** What you should do **
Transcribe the listing in full, excluding any pictures.

** Record set **
........

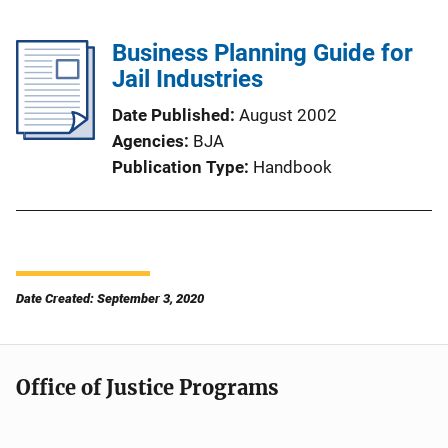
Business Planning Guide for
Jail Industries
Date Published
August 2002
Agencies
BJA
Publication Type
Handbook
Date Created: September 3, 2020
Office of Justice Programs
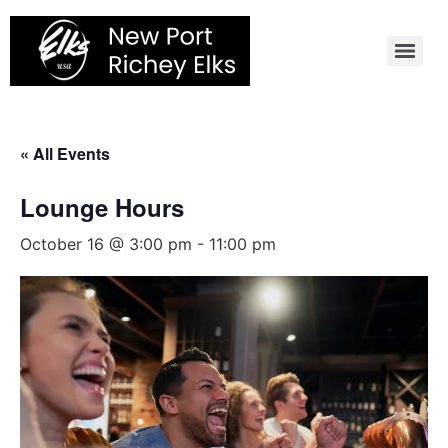
Skip
to
content
« All Events
Lounge Hours
October 16 @ 3:00 pm
-
11:00 pm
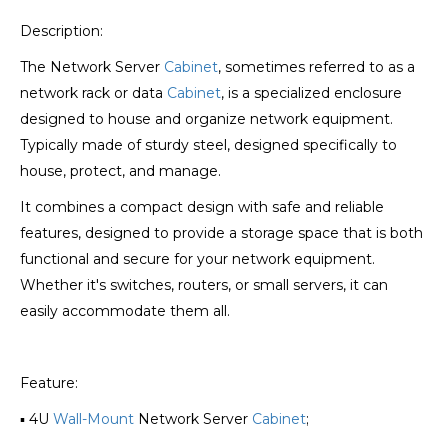
Description:
The Network Server
Cabinet
, sometimes referred to as a
network rack or data
Cabinet
, is a specialized enclosure
designed to house and organize network equipment.
Typically made of sturdy steel, designed specifically to
house, protect, and manage.
It combines a compact design with safe and reliable
features, designed to provide a storage space that is both
functional and secure for your network equipment.
Whether it's switches, routers, or small servers, it can
easily accommodate them all.
Feature:
▪ 4U
Wall-Mount
Network Server
Cabinet
;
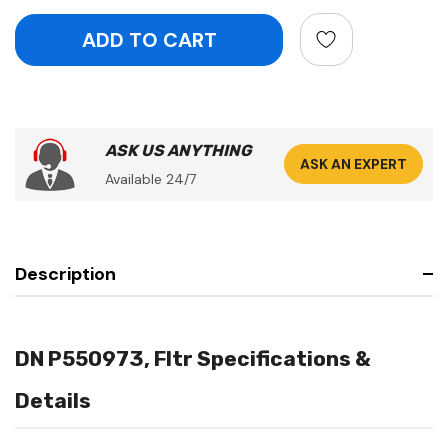
ASK US ANYTHING
ASK AN EXPERT
Available 24/7
Description
DN P550973, Fltr Specifications &
Details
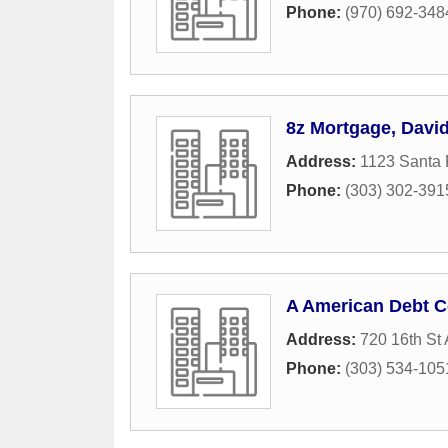
Phone:
(970) 692-348
8z Mortgage, Davi
Address:
1123 Santa 
Phone:
(303) 302-391
A American Debt C
Address:
720 16th St 
Phone:
(303) 534-105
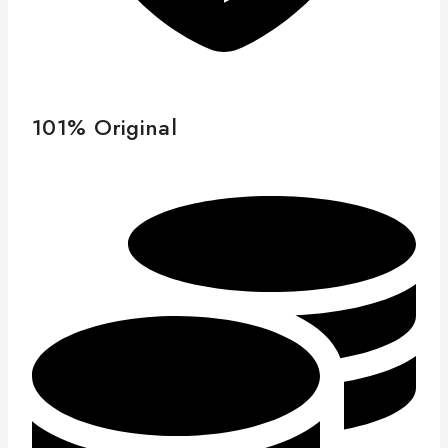
101% Original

........

** Final answer **
Business Planning Guide for
Jail Industries
Date Published
August 2002
Agencies
BJA
Publication Type
Handbook
Date Created: September 3, 2020
Office of Justice Programs
Skip
to
content
« All Events
Lounge Hours
October 16 @ 3:00 pm
-
11:00 pm
Description:
The Network Server
Cabinet
, sometimes referred to as a
network rack or data
Cabinet
, is a specialized enclosure
designed to house and organize network equipment.
Typically made of sturdy steel, designed specifically to
house, protect, and manage.
It combines a compact design with safe and reliable
features, designed to provide a storage space that is both
functional and secure for your network equipment.
Whether it's switches, routers, or small servers, it can
easily accommodate them all.
Feature:
▪ 4U
Wall-Mount
Network Server
Cabinet
;
ASK US ANYTHING
ASK AN EXPERT
Available 24/7
Description
DN P550973, Fltr Specifications &
Details
Phone:
(970) 692-348
8z Mortgage, Davi
Address:
1123 Santa 
Phone:
(303) 302-391
A American Debt C
Address:
720 16th St 
Phone:
(303) 534-105
101% Original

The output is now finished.